Since October 7, 2023, strong headwinds have already arisen with the massacre of Jewish civilians by Hamas and the subsequent response by the Israeli forces in Gaza. Prince MbS had relied on a normalization of relations with Israel, which is now much more problematic. It is an example of the many accidents that can thwart his plans. Iran certainly does not want Arabia to move towards a better future, because the success of MbS (and its secularism) would further highlight the criminal incompetence of the Ayatollahs.

Italian entrepreneurs

The opinions of the Italian industrialists I meet here in Riyadh are very different. Among the optimists there are two outstanding personalities: the managing director of the WeBuild group (formerly Salini-Impregilo) in Ksa, Massimo Marras; and the managing director of the Saudi company AcwaPower, Marco Arcelli, a protagonist in the field of renewable energy and water desalination. Based on her experience on the ground, I consider her to be one of the most authoritative examples of a positive vision of Arab potential. Other Italian entrepreneurs, particularly from slightly smaller companies, are concerned about the various obstacles they are encountering, not least the late payments of some Saudi customers. However, everyone feels like we “have to be here” in such a hectic moment of activity. I already felt this feverish interest when, last September, the European House Ambrosetti received the Saudi Minister of Investment at the Forum Villa d'Este-Cernobbio and, immediately afterwards, together with Minister Urso, organized an Italian-Saudi Forum at the Hotel Gaul of Milan. The crowd of Italian industrialists who flocked to the event seemed worthy of a rock concert.

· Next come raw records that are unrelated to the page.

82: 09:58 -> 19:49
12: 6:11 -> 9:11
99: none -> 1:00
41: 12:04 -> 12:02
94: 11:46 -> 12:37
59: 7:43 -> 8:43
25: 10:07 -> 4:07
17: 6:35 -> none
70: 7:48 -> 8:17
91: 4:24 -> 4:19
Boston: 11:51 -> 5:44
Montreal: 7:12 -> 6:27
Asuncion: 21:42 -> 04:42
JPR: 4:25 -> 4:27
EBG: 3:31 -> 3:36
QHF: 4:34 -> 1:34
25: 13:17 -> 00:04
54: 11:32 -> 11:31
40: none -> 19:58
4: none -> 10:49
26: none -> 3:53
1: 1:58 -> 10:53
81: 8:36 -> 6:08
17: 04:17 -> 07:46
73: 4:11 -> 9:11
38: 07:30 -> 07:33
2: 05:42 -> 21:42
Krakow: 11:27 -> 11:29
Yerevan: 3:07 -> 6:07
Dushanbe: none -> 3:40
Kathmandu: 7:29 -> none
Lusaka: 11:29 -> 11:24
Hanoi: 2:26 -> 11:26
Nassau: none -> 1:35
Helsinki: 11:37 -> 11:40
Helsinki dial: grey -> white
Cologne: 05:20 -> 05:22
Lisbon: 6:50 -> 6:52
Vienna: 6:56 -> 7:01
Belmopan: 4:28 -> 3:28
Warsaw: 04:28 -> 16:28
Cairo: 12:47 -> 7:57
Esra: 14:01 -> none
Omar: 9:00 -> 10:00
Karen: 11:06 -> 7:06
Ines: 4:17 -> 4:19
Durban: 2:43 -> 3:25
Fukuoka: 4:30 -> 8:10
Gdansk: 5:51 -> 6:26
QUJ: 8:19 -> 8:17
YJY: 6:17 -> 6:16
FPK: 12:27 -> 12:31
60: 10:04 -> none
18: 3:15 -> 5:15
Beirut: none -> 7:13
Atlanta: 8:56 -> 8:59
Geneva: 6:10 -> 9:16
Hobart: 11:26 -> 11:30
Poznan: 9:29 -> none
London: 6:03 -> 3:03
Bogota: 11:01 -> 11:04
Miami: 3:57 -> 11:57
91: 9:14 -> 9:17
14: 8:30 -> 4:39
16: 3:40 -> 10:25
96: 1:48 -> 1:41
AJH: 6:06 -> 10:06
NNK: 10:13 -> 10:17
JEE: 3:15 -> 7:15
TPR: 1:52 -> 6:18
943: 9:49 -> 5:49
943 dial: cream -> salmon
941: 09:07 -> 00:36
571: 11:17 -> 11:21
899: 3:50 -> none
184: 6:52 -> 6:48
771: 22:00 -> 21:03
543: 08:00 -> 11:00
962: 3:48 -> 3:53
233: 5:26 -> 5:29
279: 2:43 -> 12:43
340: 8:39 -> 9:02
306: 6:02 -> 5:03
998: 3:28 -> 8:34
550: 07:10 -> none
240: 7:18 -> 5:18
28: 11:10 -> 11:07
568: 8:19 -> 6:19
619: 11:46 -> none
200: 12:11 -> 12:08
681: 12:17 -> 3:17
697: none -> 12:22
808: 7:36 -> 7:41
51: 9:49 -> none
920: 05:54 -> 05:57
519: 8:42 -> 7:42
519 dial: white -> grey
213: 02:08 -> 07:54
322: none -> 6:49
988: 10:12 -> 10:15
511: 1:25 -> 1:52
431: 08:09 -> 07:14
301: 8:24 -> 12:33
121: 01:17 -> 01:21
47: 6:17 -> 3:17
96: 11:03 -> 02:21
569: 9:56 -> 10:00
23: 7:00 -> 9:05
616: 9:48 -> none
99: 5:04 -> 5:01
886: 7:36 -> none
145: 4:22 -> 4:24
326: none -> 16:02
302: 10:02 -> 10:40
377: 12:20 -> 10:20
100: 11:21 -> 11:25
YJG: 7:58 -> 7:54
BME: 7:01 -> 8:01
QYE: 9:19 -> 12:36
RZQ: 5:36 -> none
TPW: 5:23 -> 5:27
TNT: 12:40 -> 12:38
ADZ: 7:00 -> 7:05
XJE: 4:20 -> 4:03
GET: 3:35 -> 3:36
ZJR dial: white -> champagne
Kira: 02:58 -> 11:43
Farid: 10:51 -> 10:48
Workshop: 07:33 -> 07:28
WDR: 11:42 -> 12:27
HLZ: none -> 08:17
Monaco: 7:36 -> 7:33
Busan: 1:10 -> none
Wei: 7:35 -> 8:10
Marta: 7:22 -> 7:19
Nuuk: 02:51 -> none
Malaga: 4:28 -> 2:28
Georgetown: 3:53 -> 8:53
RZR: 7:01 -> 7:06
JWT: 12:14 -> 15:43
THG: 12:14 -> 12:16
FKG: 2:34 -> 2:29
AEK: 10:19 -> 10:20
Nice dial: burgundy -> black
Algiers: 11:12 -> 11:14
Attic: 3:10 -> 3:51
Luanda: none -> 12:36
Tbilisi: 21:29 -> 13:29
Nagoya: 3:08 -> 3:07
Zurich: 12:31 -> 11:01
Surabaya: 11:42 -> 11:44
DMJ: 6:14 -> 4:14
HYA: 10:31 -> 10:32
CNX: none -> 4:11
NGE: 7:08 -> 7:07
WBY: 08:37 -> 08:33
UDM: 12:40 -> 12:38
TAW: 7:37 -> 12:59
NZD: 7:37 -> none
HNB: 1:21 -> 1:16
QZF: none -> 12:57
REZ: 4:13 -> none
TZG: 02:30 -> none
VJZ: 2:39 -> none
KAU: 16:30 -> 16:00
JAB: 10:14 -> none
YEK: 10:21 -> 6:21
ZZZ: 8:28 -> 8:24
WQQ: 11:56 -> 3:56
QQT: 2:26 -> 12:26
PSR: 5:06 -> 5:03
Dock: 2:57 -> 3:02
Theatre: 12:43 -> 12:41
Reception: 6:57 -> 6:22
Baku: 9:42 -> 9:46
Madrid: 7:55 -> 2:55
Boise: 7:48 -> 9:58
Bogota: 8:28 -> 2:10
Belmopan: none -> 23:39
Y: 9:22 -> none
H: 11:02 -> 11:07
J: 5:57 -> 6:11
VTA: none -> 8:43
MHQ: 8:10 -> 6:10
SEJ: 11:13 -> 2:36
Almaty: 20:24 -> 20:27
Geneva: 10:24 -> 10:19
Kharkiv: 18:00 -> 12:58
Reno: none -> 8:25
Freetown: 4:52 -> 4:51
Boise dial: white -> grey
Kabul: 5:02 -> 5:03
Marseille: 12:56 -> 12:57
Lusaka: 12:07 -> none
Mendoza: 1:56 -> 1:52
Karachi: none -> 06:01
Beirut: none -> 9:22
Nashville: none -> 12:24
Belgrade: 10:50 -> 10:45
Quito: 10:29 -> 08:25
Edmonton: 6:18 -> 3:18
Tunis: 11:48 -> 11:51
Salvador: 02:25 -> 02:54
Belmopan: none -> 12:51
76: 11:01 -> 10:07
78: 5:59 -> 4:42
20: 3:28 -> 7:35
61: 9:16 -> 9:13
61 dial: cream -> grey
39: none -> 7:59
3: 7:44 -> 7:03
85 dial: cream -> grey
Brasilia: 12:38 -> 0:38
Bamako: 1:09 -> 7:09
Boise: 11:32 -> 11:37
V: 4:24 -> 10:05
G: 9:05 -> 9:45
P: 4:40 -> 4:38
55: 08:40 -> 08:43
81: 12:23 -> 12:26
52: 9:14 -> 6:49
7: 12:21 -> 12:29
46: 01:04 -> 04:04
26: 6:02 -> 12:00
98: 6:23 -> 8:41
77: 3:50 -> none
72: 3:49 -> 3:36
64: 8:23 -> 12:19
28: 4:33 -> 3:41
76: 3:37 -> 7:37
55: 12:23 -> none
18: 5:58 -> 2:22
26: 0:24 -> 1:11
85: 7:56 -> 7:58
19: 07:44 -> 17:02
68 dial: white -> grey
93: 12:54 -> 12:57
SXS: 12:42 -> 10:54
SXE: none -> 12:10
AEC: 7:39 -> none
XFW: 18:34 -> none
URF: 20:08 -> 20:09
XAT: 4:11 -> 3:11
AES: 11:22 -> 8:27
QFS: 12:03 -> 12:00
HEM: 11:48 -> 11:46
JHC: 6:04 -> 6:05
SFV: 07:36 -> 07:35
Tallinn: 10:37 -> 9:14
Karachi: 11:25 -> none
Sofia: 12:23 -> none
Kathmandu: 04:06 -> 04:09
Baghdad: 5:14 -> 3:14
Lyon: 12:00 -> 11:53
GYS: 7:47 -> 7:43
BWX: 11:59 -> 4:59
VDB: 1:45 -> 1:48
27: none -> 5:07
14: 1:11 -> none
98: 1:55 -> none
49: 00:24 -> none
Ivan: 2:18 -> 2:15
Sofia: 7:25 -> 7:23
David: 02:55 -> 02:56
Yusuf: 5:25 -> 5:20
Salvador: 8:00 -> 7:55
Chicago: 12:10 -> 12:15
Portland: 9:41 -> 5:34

World minerals and their role at the crossroads

Another event that attracted me here in Riyadh is the World Conference on Mineral Resources: Future Minerals Forum. Where in the last four days we have not been talking about oil, but about all other minerals, especially those necessary for the progressive decarbonization of our economies. On this occasion I saw Riyadh full of government and industrial delegations from Asia, Africa, Latin America and the industrialized nations of the West. It is another sign of what the new Saudi Arabia wants to be: a strategic crossroads through which all must pass, the north and the south, the east and the west of the planet. At the moment it's about winning. Everyone wants to sit at this big table with the Saudi leadership.

Human rights (women and workers)

I end this first episode of my travel diary with a topic that is rightly close to the hearts of Italians: human rights. In addition to the positive development of the situation of women, I was also struck by the extent of accident prevention measures and other protective measures that have been introduced at major construction sites in Riyadh and many other Saudi cities. A year ago, at this time, we were in the middle of the Qatar Gate, a corruption scandal centered on the issue of the situation of workers (particularly immigrants) on World Cup construction sites. It seems that MbS has also investigated this and wants to avoid similar incidents. At the same time, I learned about the withdrawal of some American pension funds from important investment projects in KSA. Behind this decision, I was told, was the way in which land is being expropriated and houses demolished to make way for the futuristic projects of Vision 2030. Those who resist and defend their homes will be treated with extreme severity by the Saudi justice system. We must acknowledge this ambivalent reality. Prince MbS is a real modernizer. He has the great merit of ousting the most fundamentalist Islamic clergy and shutting down the petrodollar taps that financed jihadist terrorism. He also has a progressive vision on the role of women in society. But nowhere is there any reference from MbS to the kingdom's transition to democracy. And even in this there is ultimately a certain analogy to Xi Jinping.